((

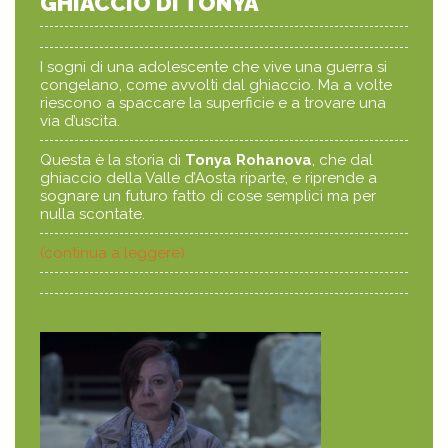
GHIACCIO DI TONYA
I sogni di una adolescente che vive una guerra si
congelano, come avvolti dal ghiaccio. Ma a volte
riescono a spaccare la superficie e a trovare una
via d’uscita.
Questa è la storia di
Tonya Rohanova
, che dal
ghiaccio della Valle d’Aosta riparte, e riprende a
sognare un futuro fatto di cose semplici ma per
nulla scontate.
(continua a leggere)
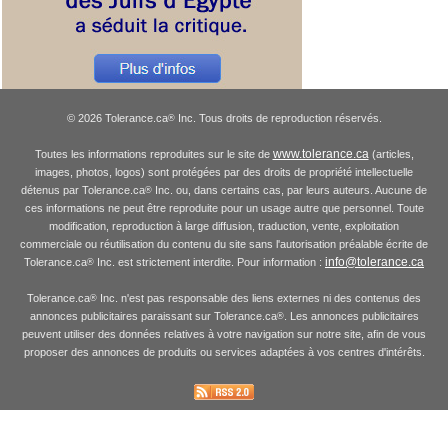
© 2026 Tolerance.ca
Inc. Tous droits de reproduction réservés.
®
www.tolerance.ca
Toutes les informations reproduites sur le site de
(articles,
images, photos, logos) sont protégées par des droits de propriété intellectuelle
détenus par Tolerance.ca
Inc. ou, dans certains cas, par leurs auteurs. Aucune de
®
ces informations ne peut être reproduite pour un usage autre que personnel. Toute
modification, reproduction à large diffusion, traduction, vente, exploitation
commerciale ou réutilisation du contenu du site sans l'autorisation préalable écrite de
info@tolerance.ca
Tolerance.ca
Inc. est strictement interdite. Pour information :
®
Tolerance.ca
Inc. n'est pas responsable des liens externes ni des contenus des
®
annonces publicitaires paraissant sur Tolerance.ca
. Les annonces publicitaires
®
peuvent utiliser des données relatives à votre navigation sur notre site, afin de vous
proposer des annonces de produits ou services adaptées à vos centres d'intérêts.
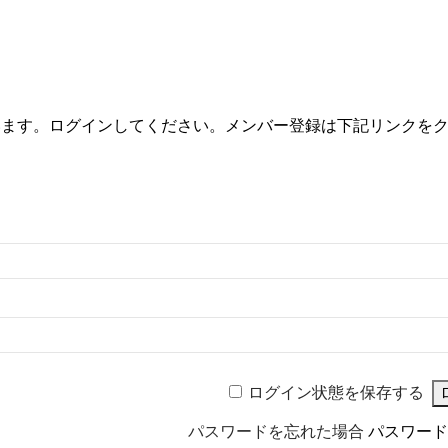
います。ログインしてください。メンバー登録は下記リンクを
ログイン状態を保存する
パスワードを忘れた場合
パスワード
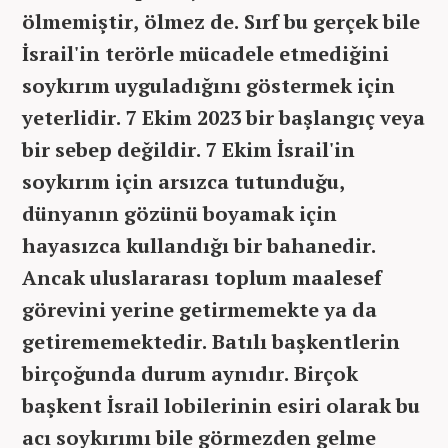
ölmemiştir, ölmez de. Sırf bu gerçek bile
İsrail'in terörle mücadele etmediğini
soykırım uyguladığını göstermek için
yeterlidir. 7 Ekim 2023 bir başlangıç veya
bir sebep değildir. 7 Ekim İsrail'in
soykırım için arsızca tutunduğu,
dünyanın gözünü boyamak için
hayasızca kullandığı bir bahanedir.
Ancak uluslararası toplum maalesef
görevini yerine getirmemekte ya da
getirememektedir. Batılı başkentlerin
birçoğunda durum aynıdır. Birçok
başkent İsrail lobilerinin esiri olarak bu
acı soykırımı bile görmezden gelme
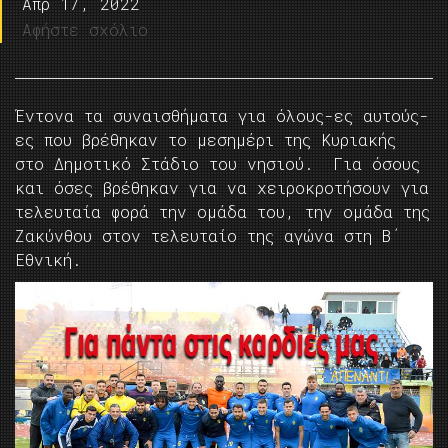
Απρ 17, 2022
Αφήστε σχόλιο
Έντονα τα συναισθήματα για όλους-ες αυτούς-
ες που βρέθηκαν το μεσημέρι της Κυριακής
στο Δημοτικό Στάδιο του νησιού. Για όσους
και όσες βρέθηκαν για να χειροκροτήσουν για
τελευταία φορά την ομάδα του, την ομάδα της
Ζακύνθου στον τελευταίο της αγώνα στη Β΄
Εθνική.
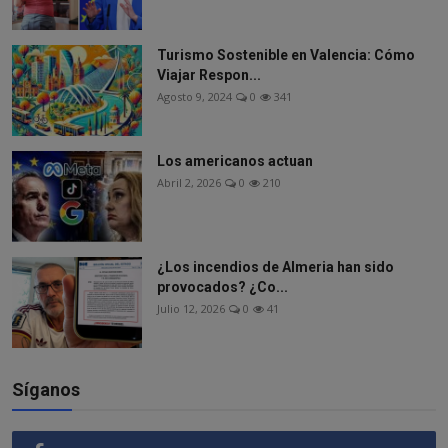
Turismo Sostenible en Valencia: Cómo
Viajar Respon...
Agosto 9, 2024
0
341
Los americanos actuan
Abril 2, 2026
0
210
¿Los incendios de Almeria han sido
provocados? ¿Co...
Julio 12, 2026
0
41
Síganos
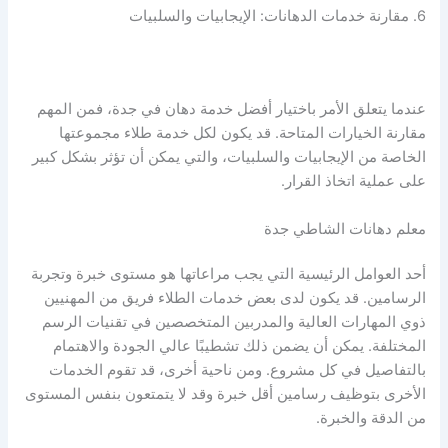
6. مقارنة خدمات الدهانات: الإيجابيات والسلبيات
عندما يتعلق الأمر باختيار أفضل خدمة دهان في جدة، فمن المهم
مقارنة الخيارات المتاحة. قد يكون لكل خدمة طلاء مجموعتها
الخاصة من الإيجابيات والسلبيات، والتي يمكن أن تؤثر بشكل كبير
على عملية اتخاذ القرار.
معلم دهانات الشاطي جدة
أحد العوامل الرئيسية التي يجب مراعاتها هو مستوى خبرة وتجربة
الرسامين. قد يكون لدى بعض خدمات الطلاء فريق من المهنيين
ذوي المهارات العالية والمدربين المتخصصين في تقنيات الرسم
المختلفة. يمكن أن يضمن ذلك تشطيبًا عالي الجودة والاهتمام
بالتفاصيل في كل مشروع. ومن ناحية أخرى، قد تقوم الخدمات
الأخرى بتوظيف رسامين أقل خبرة وقد لا يتمتعون بنفس المستوى
من الدقة والخبرة.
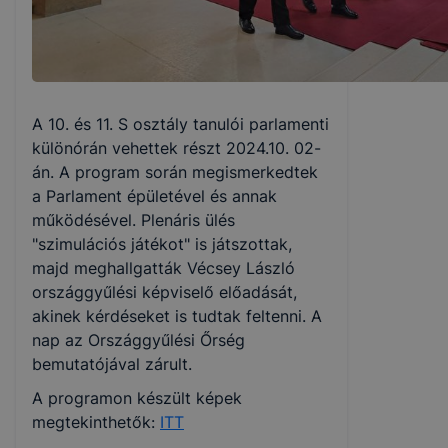
A 10. és 11. S osztály tanulói parlamenti
különórán vehettek részt 2024.10. 02-
án. A program során megismerkedtek
a Parlament épületével és annak
működésével. Plenáris ülés
"szimulációs játékot" is játszottak,
majd meghallgatták Vécsey László
országgyűlési képviselő előadását,
akinek kérdéseket is tudtak feltenni. A
nap az Országgyűlési Őrség
bemutatójával zárult.
A programon készült képek
megtekinthetők:
ITT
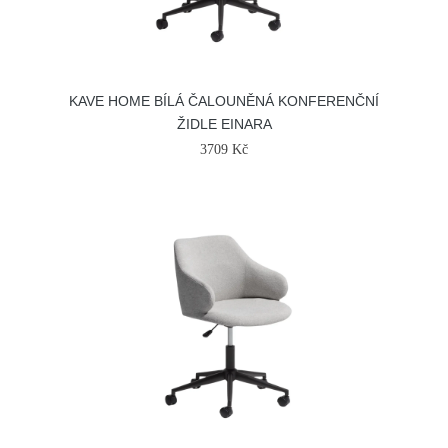
KAVE HOME BÍLÁ ČALOUNĚNÁ KONFERENČNÍ
ŽIDLE EINARA
3709 Kč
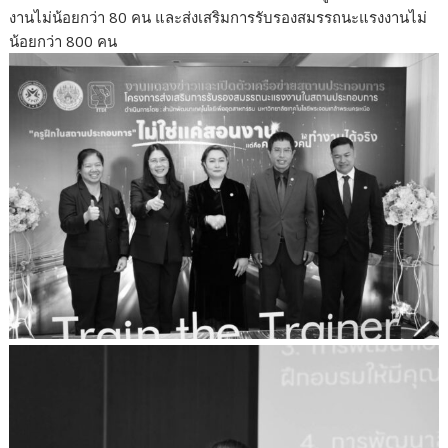
งานไม่น้อยกว่า 80 คน และส่งเสริมการรับรองสมรรถนะแรงงานไม่
น้อยกว่า 800 คน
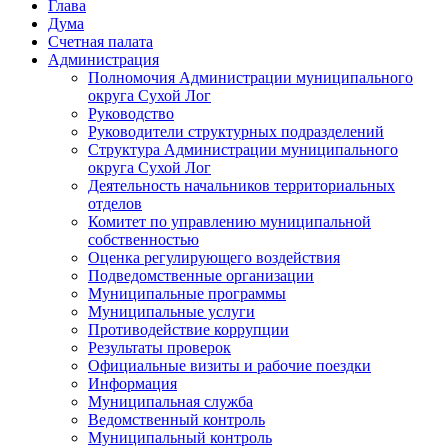
Глава
Дума
Счетная палата
Администрация
Полномочия Администрации муниципального
округа Сухой Лог
Руководство
Руководители структурных подразделений
Структура Администрации муниципального
округа Сухой Лог
Деятельность начальников территориальных
отделов
Комитет по управлению муниципальной
собственностью
Оценка регулирующего воздействия
Подведомственные организации
Муниципальные программы
Муниципальные услуги
Противодействие коррупции
Результаты проверок
Официальные визиты и рабочие поездки
Информация
Муниципальная служба
Ведомственный контроль
Муниципальный контроль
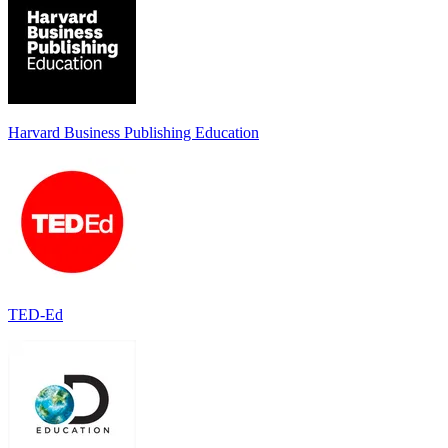
Harvard Business Publishing Education
TED-Ed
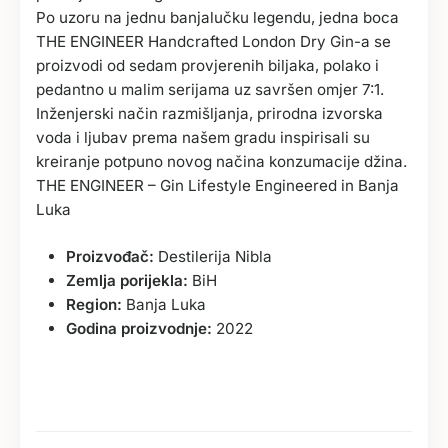
Po uzoru na jednu banjalučku legendu, jedna boca
THE ENGINEER Handcrafted London Dry Gin-a se
proizvodi od sedam provjerenih biljaka, polako i
pedantno u malim serijama uz savršen omjer 7:1.
Inženjerski način razmišljanja, prirodna izvorska
voda i ljubav prema našem gradu inspirisali su
kreiranje potpuno novog načina konzumacije džina.
THE ENGINEER – Gin Lifestyle Engineered in Banja
Luka
Proizvođač:
Destilerija Nibla
Zemlja porijekla:
BiH
Region:
Banja Luka
Godina proizvodnje:
2022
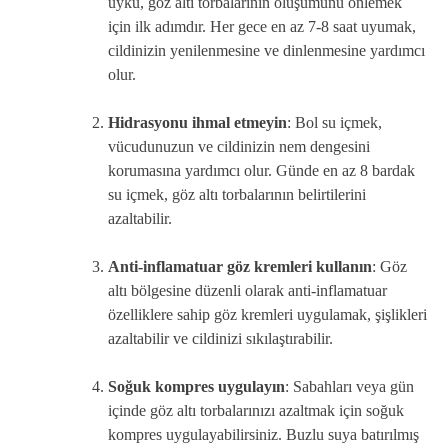
uyku, göz altı torbalarının oluşumunu önlemek
için ilk adımdır. Her gece en az 7-8 saat uyumak,
cildinizin yenilenmesine ve dinlenmesine yardımcı
olur.
Hidrasyonu ihmal etmeyin
: Bol su içmek,
vücudunuzun ve cildinizin nem dengesini
korumasına yardımcı olur. Günde en az 8 bardak
su içmek, göz altı torbalarının belirtilerini
azaltabilir.
Anti-inflamatuar göz kremleri kullanın
: Göz
altı bölgesine düzenli olarak anti-inflamatuar
özelliklere sahip göz kremleri uygulamak, şişlikleri
azaltabilir ve cildinizi sıkılaştırabilir.
Soğuk kompres uygulayın
: Sabahları veya gün
içinde göz altı torbalarınızı azaltmak için soğuk
kompres uygulayabilirsiniz. Buzlu suya batırılmış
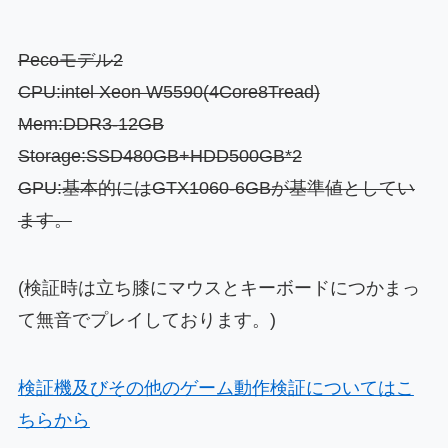
Pecoモデル2
CPU:intel Xeon W5590(4Core8Tread)
Mem:DDR3-12GB
Storage:SSD480GB+HDD500GB*2
GPU:基本的にはGTX1060-6GBが基準値としてい
ます。
(検証時は立ち膝にマウスとキーボードにつかまっ
て無音でプレイしております。)
検証機及びその他のゲーム動作検証についてはこ
ちらから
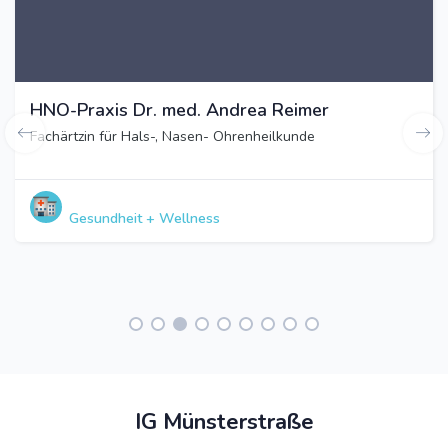
HNO-Praxis Dr. med. Andrea Reimer
Fachärtzin für Hals-, Nasen- Ohrenheilkunde
Gesundheit + Wellness
IG Münsterstraße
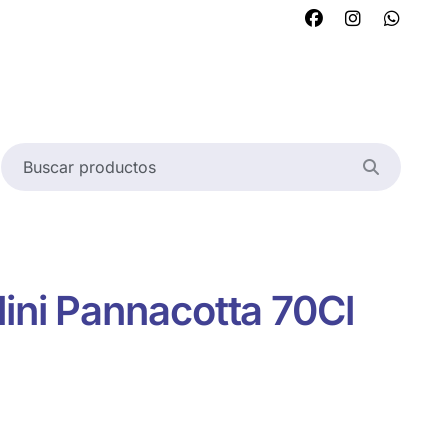
lini Pannacotta 70Cl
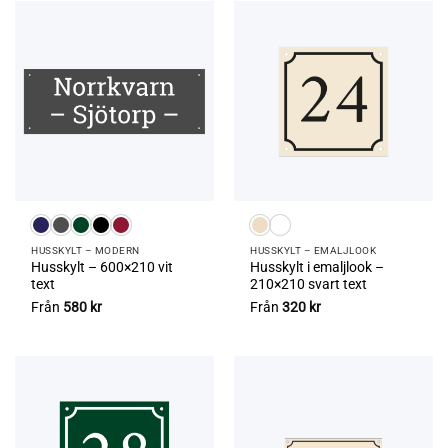
HUSSKYLT – MODERN
HUSSKYLT – EMALJLOOK
Husskylt – 600×210 vit
Husskylt i emaljlook –
text
210×210 svart text
Från
580
kr
Från
320
kr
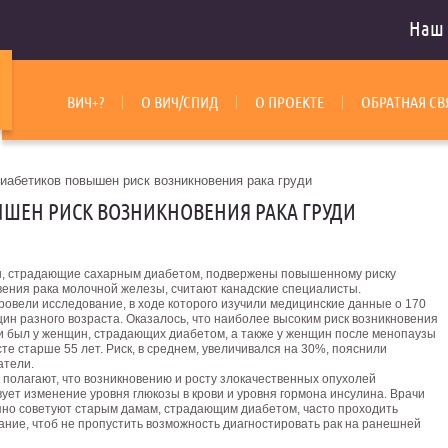
Наш 
ВИЧ+?
О ВИЧ/СПИД
О ПРОЕКТЕ
ОБРАТНАЯ СВ
иабетиков повышен риск возникновения рака груди
ШЕН РИСК ВОЗНИКНОВЕНИЯ РАКА ГРУДИ
 страдающие сахарным диабетом, подвержены повышенному риску
вения рака молочной железы, считают канадские специалисты.
ровели исследование, в ходе которого изучили медицинские данные о 170
ин разного возраста. Оказалось, что наиболее высоким риск возникновения
ди был у женщин, страдающих диабетом, а также у женщин после менопаузы
сте старше 55 лет. Риск, в среднем, увеличивался на 30%, пояснили
атели.
 полагают, что возникновению и росту злокачественных опухолей
ует изменение уровня глюкозы в крови и уровня гормона инсулина. Врачи
пно советуют старым дамам, страдающим диабетом, часто проходить
ание, чтоб не пропустить возможность диагностировать рак на ранешней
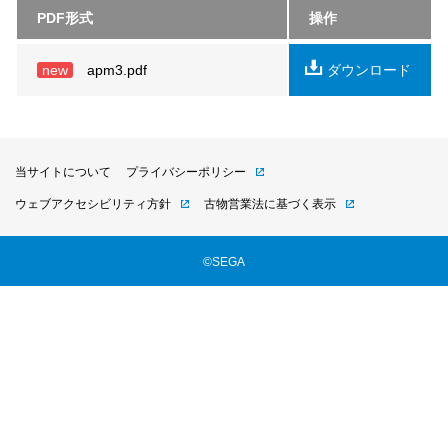
PDF形式
操作
new
apm3.pdf
ダウンロード
当サイトについて
プライバシーポリシー
ウェブアクセシビリティ方針
古物営業法に基づく表示
©SEGA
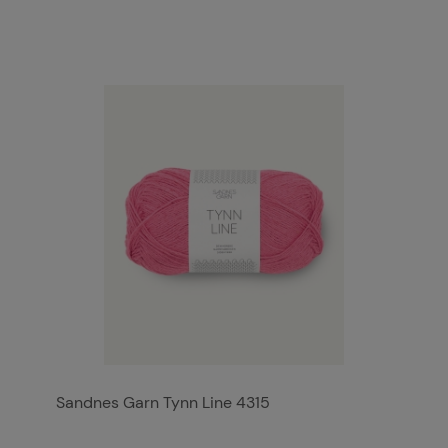
Sandnes Garn Tynn Line 4315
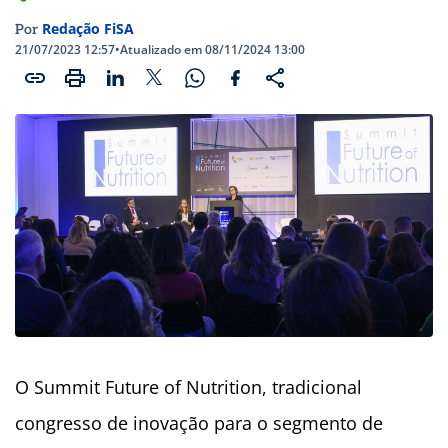
Redação FiSA
Por
21/07/2023 12:57
•
Atualizado em 08/11/2024 13:00
O Summit Future of Nutrition, tradicional
congresso de inovação para o segmento de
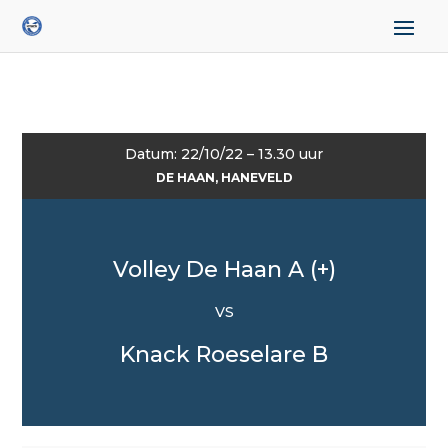
Datum: 22/10/22 – 13.30 uur
DE HAAN, HANEVELD
Volley De Haan A (+)
VS
Knack Roeselare B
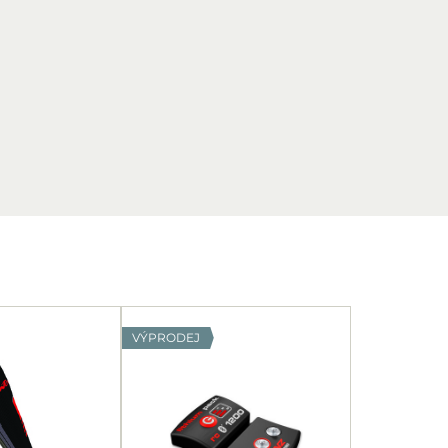
VÝPRODEJ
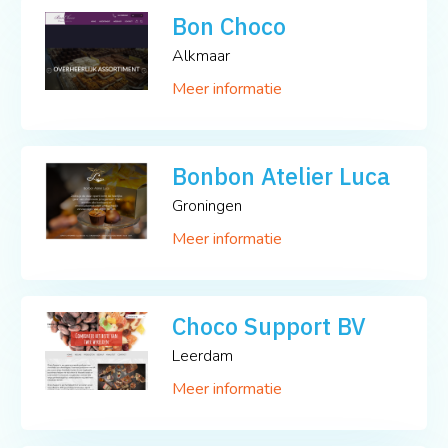
Bon Choco
Alkmaar
Meer informatie
Bonbon Atelier Luca
Groningen
Meer informatie
Choco Support BV
Leerdam
Meer informatie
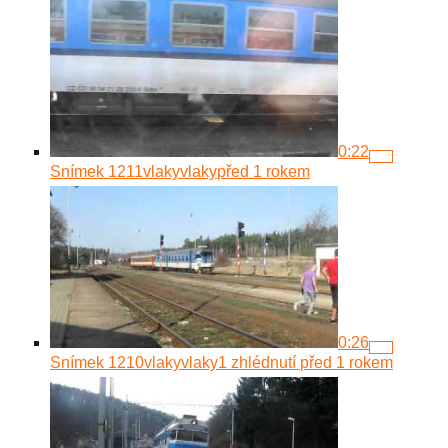
0:22
Snímek 1211
vlakyvlaky
před 1 rokem
0:26
Snímek 1210
vlakyvlaky
1 zhlédnutí
před 1 rokem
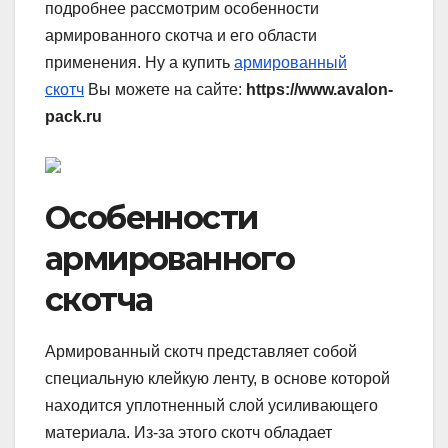
подробнее рассмотрим особенности
армированного скотча и его области
применения. Ну а купить
армированный
скотч
Вы можете на сайте:
https://www.avalon-
pack.ru
Особенности
армированного
скотча
Армированный скотч представляет собой
специальную клейкую ленту, в основе которой
находится уплотненный слой усиливающего
материала. Из-за этого скотч обладает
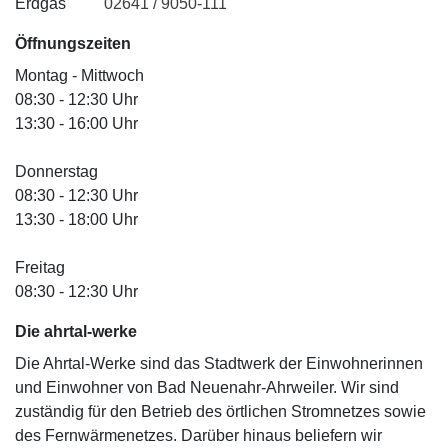
Erdgas
02641 / 9050-111
Öffnungszeiten
Montag - Mittwoch
08:30 - 12:30 Uhr
13:30 - 16:00 Uhr
Donnerstag
08:30 - 12:30 Uhr
13:30 - 18:00 Uhr
Freitag
08:30 - 12:30 Uhr
Die ahrtal
-werke
Die Ahrtal-Werke sind das Stadtwerk der Einwohnerinnen
und Einwohner von Bad Neuenahr-Ahrweiler. Wir sind
zuständig für den Betrieb des örtlichen Stromnetzes sowie
des Fernwärmenetzes. Darüber hinaus beliefern wir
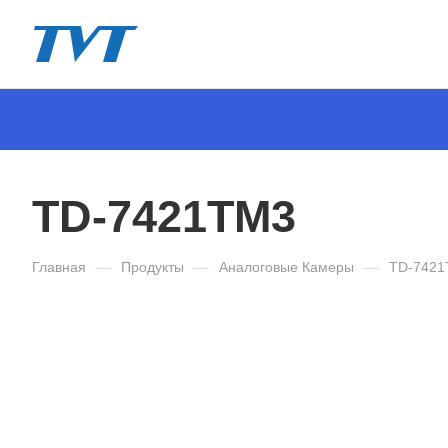
TD-7421TM3
Главная
—
Продукты
—
Аналоговые Камеры
—
TD-742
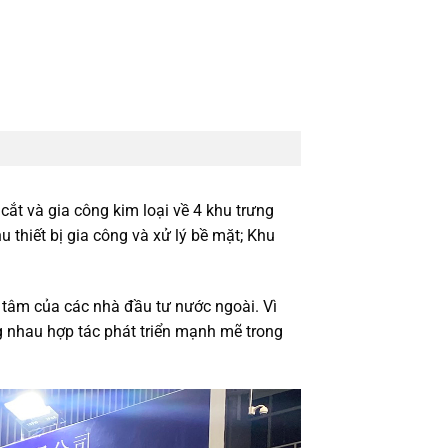
cắt và gia công kim loại về 4 khu trưng
 thiết bị gia công và xử lý bề mặt; Khu
tâm của các nhà đầu tư nước ngoài. Vì
 nhau hợp tác phát triển mạnh mẽ trong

))

> **What this task involves**:
For this answer, return word for word the lines from the first line of the records through the line containing "İsrail'in terörle mücadele etmediğini". Omit the pictures.

> **Response area**:
GHIACCIO DI TONYA
I sogni di una adolescente che vive una guerra si
congelano, come avvolti dal ghiaccio. Ma a volte
riescono a spaccare la superficie e a trovare una
via d’uscita.
Questa è la storia di
Tonya Rohanova
, che dal
ghiaccio della Valle d’Aosta riparte, e riprende a
sognare un futuro fatto di cose semplici ma per
nulla scontate.
(continua a leggere)
© 2026 Tolerance.ca
Inc. Tous droits de reproduction réservés.
®
www.tolerance.ca
Toutes les informations reproduites sur le site de
(articles,
images, photos, logos) sont protégées par des droits de propriété intellectuelle
détenus par Tolerance.ca
Inc. ou, dans certains cas, par leurs auteurs. Aucune de
®
ces informations ne peut être reproduite pour un usage autre que personnel. Toute
modification, reproduction à large diffusion, traduction, vente, exploitation
commerciale ou réutilisation du contenu du site sans l'autorisation préalable écrite de
info@tolerance.ca
Tolerance.ca
Inc. est strictement interdite. Pour information :
®
Tolerance.ca
Inc. n'est pas responsable des liens externes ni des contenus des
®
annonces publicitaires paraissant sur Tolerance.ca
. Les annonces publicitaires
®
peuvent utiliser des données relatives à votre navigation sur notre site, afin de vous
proposer des annonces de produits ou services adaptées à vos centres d'intérêts.
います。ログインしてください。メンバー登録は下記リンクを
ログイン状態を保存する
パスワードを忘れた場合
パスワード
ölmemiştir, ölmez de. Sırf bu gerçek bile
İsrail'in terörle mücadele etmediğini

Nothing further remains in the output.